[Saved data entries]

╭──

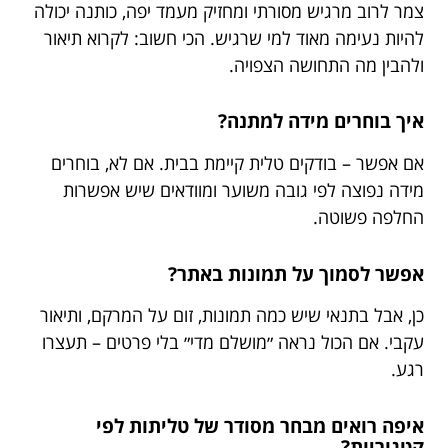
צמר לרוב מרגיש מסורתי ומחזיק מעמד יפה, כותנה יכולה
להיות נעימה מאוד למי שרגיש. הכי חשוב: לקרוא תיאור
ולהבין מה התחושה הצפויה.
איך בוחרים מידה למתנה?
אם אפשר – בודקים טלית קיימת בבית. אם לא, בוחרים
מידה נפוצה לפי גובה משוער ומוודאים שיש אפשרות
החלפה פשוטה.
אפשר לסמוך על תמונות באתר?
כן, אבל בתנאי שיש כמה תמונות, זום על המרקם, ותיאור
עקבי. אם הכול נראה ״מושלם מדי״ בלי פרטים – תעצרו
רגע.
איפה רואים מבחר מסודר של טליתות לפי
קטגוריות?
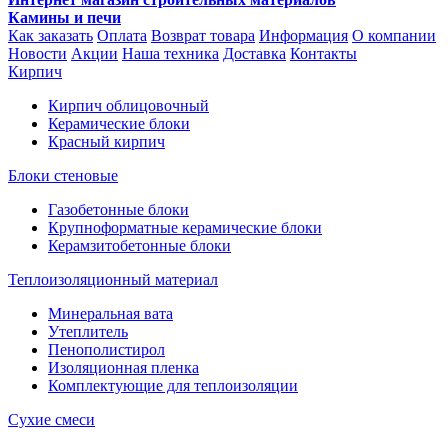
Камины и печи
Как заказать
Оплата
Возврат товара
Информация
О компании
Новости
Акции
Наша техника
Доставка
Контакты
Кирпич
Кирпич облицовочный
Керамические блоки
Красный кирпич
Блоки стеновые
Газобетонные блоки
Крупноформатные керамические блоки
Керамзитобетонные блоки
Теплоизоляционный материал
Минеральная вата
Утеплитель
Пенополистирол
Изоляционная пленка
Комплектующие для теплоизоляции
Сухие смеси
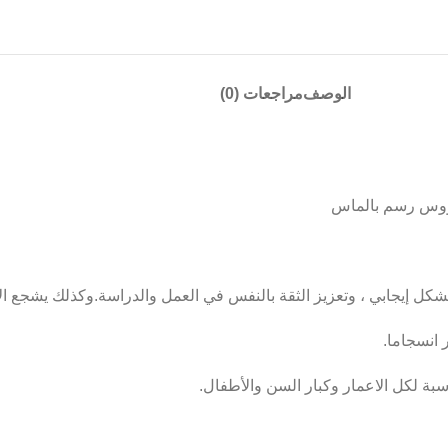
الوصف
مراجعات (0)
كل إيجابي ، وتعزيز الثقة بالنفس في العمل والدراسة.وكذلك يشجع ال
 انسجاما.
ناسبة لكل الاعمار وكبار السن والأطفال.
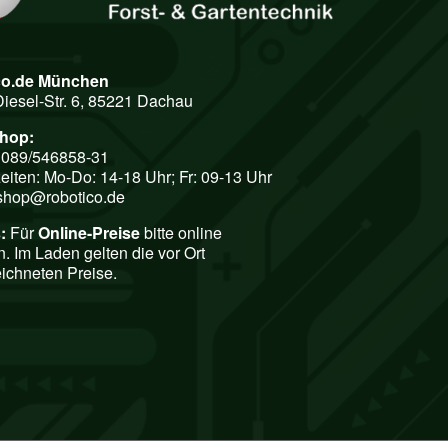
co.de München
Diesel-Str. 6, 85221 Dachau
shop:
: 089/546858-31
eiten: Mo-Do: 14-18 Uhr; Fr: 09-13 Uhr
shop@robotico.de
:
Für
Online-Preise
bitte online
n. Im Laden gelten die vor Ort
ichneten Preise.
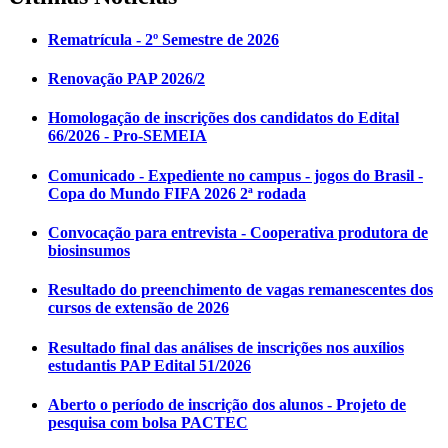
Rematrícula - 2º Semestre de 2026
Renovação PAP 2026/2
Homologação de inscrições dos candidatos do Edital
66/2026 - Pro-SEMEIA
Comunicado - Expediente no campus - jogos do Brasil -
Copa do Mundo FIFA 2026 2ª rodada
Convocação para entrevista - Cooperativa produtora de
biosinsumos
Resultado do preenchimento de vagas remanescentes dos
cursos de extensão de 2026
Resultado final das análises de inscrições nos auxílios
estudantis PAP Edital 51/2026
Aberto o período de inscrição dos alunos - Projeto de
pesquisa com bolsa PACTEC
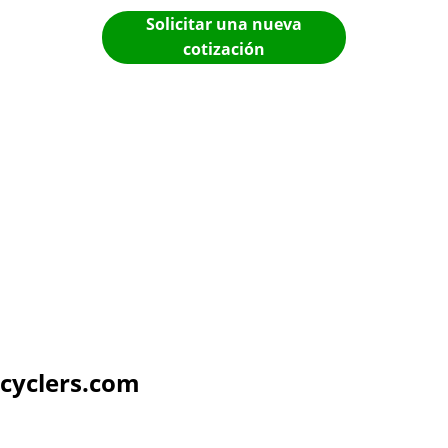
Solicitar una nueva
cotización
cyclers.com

╰──

Each entry above must be repeated word for word, minus its images.

**REPLY TO THE EXERCISE**
צמר לרוב מרגיש מסורתי ומחזיק מעמד יפה, כותנה יכולה
להיות נעימה מאוד למי שרגיש. הכי חשוב: לקרוא תיאור
ולהבין מה התחושה הצפויה.
איך בוחרים מידה למתנה?
אם אפשר – בודקים טלית קיימת בבית. אם לא, בוחרים
מידה נפוצה לפי גובה משוער ומוודאים שיש אפשרות
החלפה פשוטה.
אפשר לסמוך על תמונות באתר?
כן, אבל בתנאי שיש כמה תמונות, זום על המרקם, ותיאור
עקבי. אם הכול נראה ״מושלם מדי״ בלי פרטים – תעצרו
רגע.
איפה רואים מבחר מסודר של טליתות לפי
קטגוריות?
Камины и печи
Как заказать
Оплата
Возврат товара
Информация
О компании
Новости
Акции
Наша техника
Доставка
Контакты
Кирпич
Кирпич облицовочный
Керамические блоки
Красный кирпич
Блоки стеновые
Газобетонные блоки
Крупноформатные керамические блоки
Керамзитобетонные блоки
Теплоизоляционный материал
Минеральная вата
Утеплитель
Пенополистирол
Изоляционная пленка
Комплектующие для теплоизоляции
Сухие смеси
الوصف
مراجعات (0)
كل إيجابي ، وتعزيز الثقة بالنفس في العمل والدراسة.وكذلك يشجع ال
 انسجاما.
ناسبة لكل الاعمار وكبار السن والأطفال.
co.de München
Diesel-Str. 6, 85221 Dachau
shop:
: 089/546858-31
eiten: Mo-Do: 14-18 Uhr; Fr: 09-13 Uhr
shop@robotico.de
:
Für
Online-Preise
bitte online
n. Im Laden gelten die vor Ort
ichneten Preise.
Rematrícula - 2º Semestre de 2026
Renovação PAP 2026/2
Homologação de inscrições dos candidatos do Edital
66/2026 - Pro-SEMEIA
Comunicado - Expediente no campus - jogos do Brasil -
Copa do Mundo FIFA 2026 2ª rodada
Convocação para entrevista - Cooperativa produtora de
biosinsumos
Resultado do preenchimento de vagas remanescentes dos
cursos de extensão de 2026
Resultado final das análises de inscrições nos auxílios
estudantis PAP Edital 51/2026
Aberto o período de inscrição dos alunos - Projeto de
pesquisa com bolsa PACTEC
Solicitar una nueva
cotización
cyclers.com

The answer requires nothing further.